### Data in this exercise
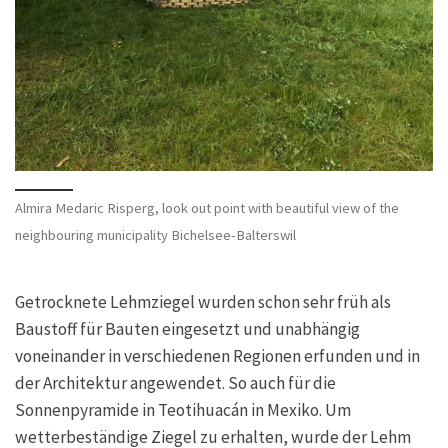
Almira Medaric Risperg, look out point with beautiful view of the
neighbouring municipality Bichelsee-Balterswil
Getrocknete Lehmziegel wurden schon sehr früh als
Baustoff für Bauten eingesetzt und unabhängig
voneinander in verschiedenen Regionen erfunden und in
der Architektur angewendet. So auch für die
Sonnenpyramide in Teotihuacán in Mexiko. Um
wetterbeständige Ziegel zu erhalten, wurde der Lehm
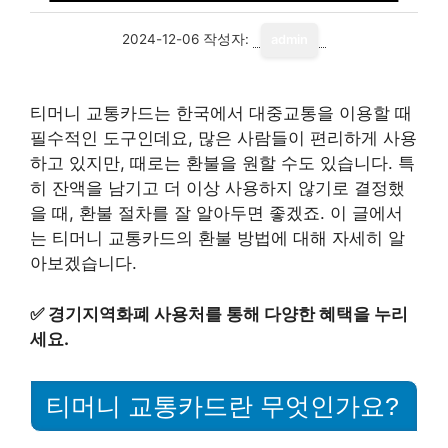
2024-12-06
작성자:
admin
티머니 교통카드는 한국에서 대중교통을 이용할 때
필수적인 도구인데요, 많은 사람들이 편리하게 사용
하고 있지만, 때로는 환불을 원할 수도 있습니다. 특
히 잔액을 남기고 더 이상 사용하지 않기로 결정했
을 때, 환불 절차를 잘 알아두면 좋겠죠. 이 글에서
는 티머니 교통카드의 환불 방법에 대해 자세히 알
아보겠습니다.
✅
경기지역화폐 사용처를 통해 다양한 혜택을 누리
세요.
티머니 교통카드란 무엇인가요?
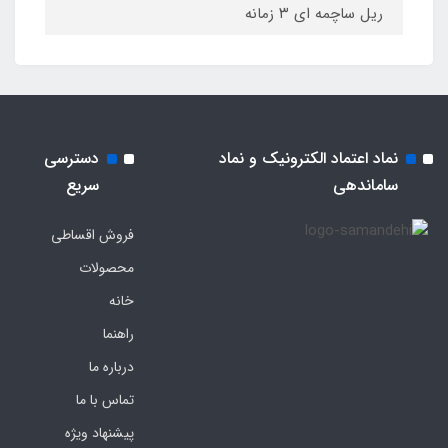
ریل ساچمه ای ۳ زمانه
نماد اعتماد الکترونیک و نماد
دسترسی
ساماندهی
سریع
فروش اقساطی
محصولات
خانه
راهنما
درباره ما
تماس با ما
پیشنهاد ویژه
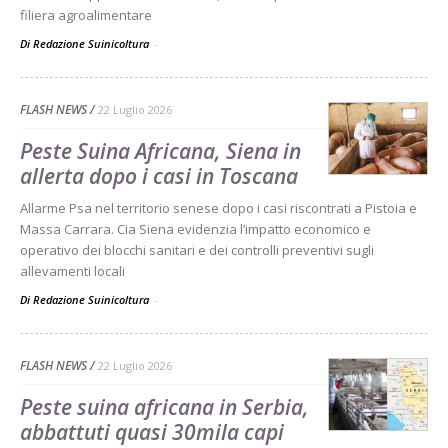
filiera agroalimentare
Di Redazione Suinicoltura
-
FLASH NEWS
22 Luglio 2026
Peste Suina Africana, Siena in
allerta dopo i casi in Toscana
Allarme Psa nel territorio senese dopo i casi riscontrati a Pistoia e
Massa Carrara. Cia Siena evidenzia l’impatto economico e
operativo dei blocchi sanitari e dei controlli preventivi sugli
allevamenti locali
Di Redazione Suinicoltura
-
FLASH NEWS
22 Luglio 2026
Peste suina africana in Serbia,
abbattuti quasi 30mila capi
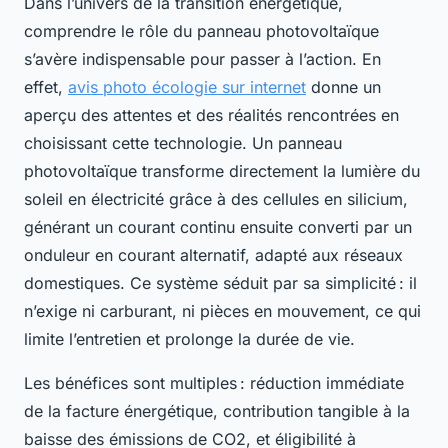
Dans l’univers de la transition énergétique,
comprendre le rôle du panneau photovoltaïque
s’avère indispensable pour passer à l’action. En
effet,
avis photo écologie sur internet
donne un
aperçu des attentes et des réalités rencontrées en
choisissant cette technologie. Un panneau
photovoltaïque transforme directement la lumière du
soleil en électricité grâce à des cellules en silicium,
générant un courant continu ensuite converti par un
onduleur en courant alternatif, adapté aux réseaux
domestiques. Ce système séduit par sa simplicité : il
n’exige ni carburant, ni pièces en mouvement, ce qui
limite l’entretien et prolonge la durée de vie.
Les bénéfices sont multiples : réduction immédiate
de la facture énergétique, contribution tangible à la
baisse des émissions de CO2, et éligibilité à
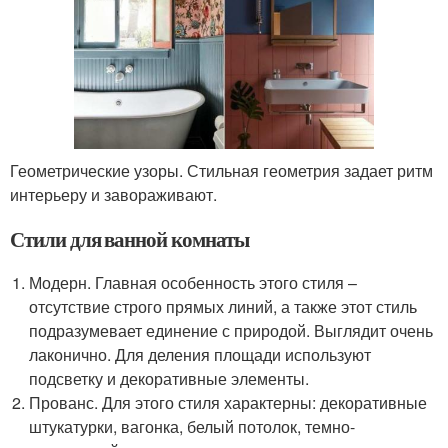
Геометрические узоры. Стильная геометрия задает ритм
интерьеру и завораживают.
Стили для ванной комнаты
Модерн. Главная особенность этого стиля –
отсутствие строго прямых линий, а также этот стиль
подразумевает единение с природой. Выглядит очень
лаконично. Для деления площади используют
подсветку и декоративные элементы.
Прованс. Для этого стиля характерны: декоративные
штукатурки, вагонка, белый потолок, темно-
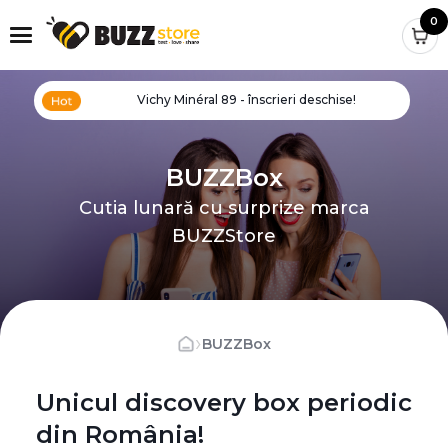
0
Vichy Minéral 89 - înscrieri deschise!
BUZZBox
Cutia lunară cu surprize marca
BUZZStore
›
BUZZBox
Unicul discovery box periodic
din România!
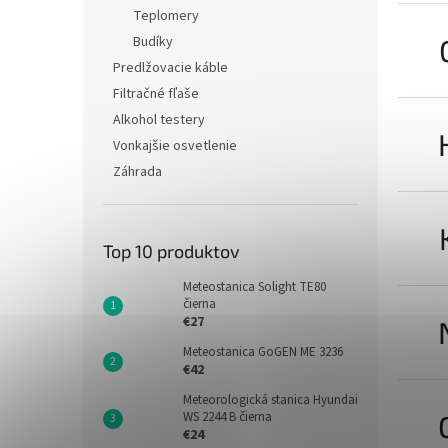
Teplomery
Budíky
Predlžovacie káble
Filtračné fľaše
Alkohol testery
Vonkajšie osvetlenie
Záhrada
Top 10 produktov
Meteostanica Solight TE80
čierna
€27
Meteostanica GoGEN ME 3236
€42
Meteorologická stanica Hyundai
WS 2244 B čierna
€24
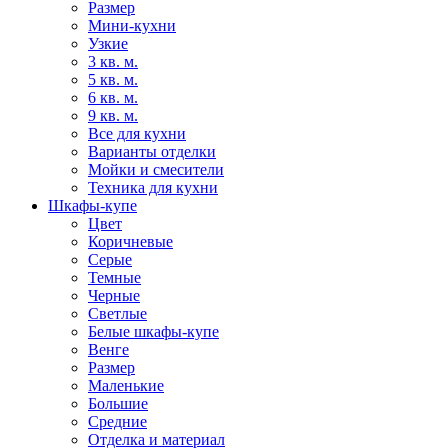
Размер
Мини-кухни
Узкие
3 кв. м.
5 кв. м.
6 кв. м.
9 кв. м.
Все для кухни
Варианты отделки
Мойки и смесители
Техника для кухни
Шкафы-купе
Цвет
Коричневые
Серые
Темные
Черные
Светлые
Белые шкафы-купе
Венге
Размер
Маленькие
Большие
Средние
Отделка и материал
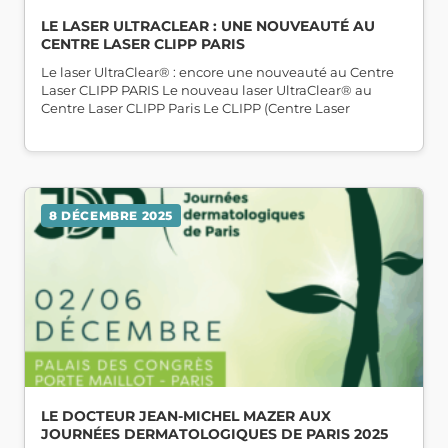
LE LASER ULTRACLEAR : UNE NOUVEAUTÉ AU
CENTRE LASER CLIPP PARIS
Le laser UltraClear® : encore une nouveauté au Centre
Laser CLIPP PARIS Le nouveau laser UltraClear® au
Centre Laser CLIPP Paris Le CLIPP (Centre Laser
8 DÉCEMBRE 2025
LE DOCTEUR JEAN-MICHEL MAZER AUX
JOURNÉES DERMATOLOGIQUES DE PARIS 2025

### Aim of the exercise
When the word "стиля" shows up in a line of the entries, report that line.

### Reply to the task
Модерн. Главная особенность этого стиля –
Прованс. Для этого стиля характерны: декоративные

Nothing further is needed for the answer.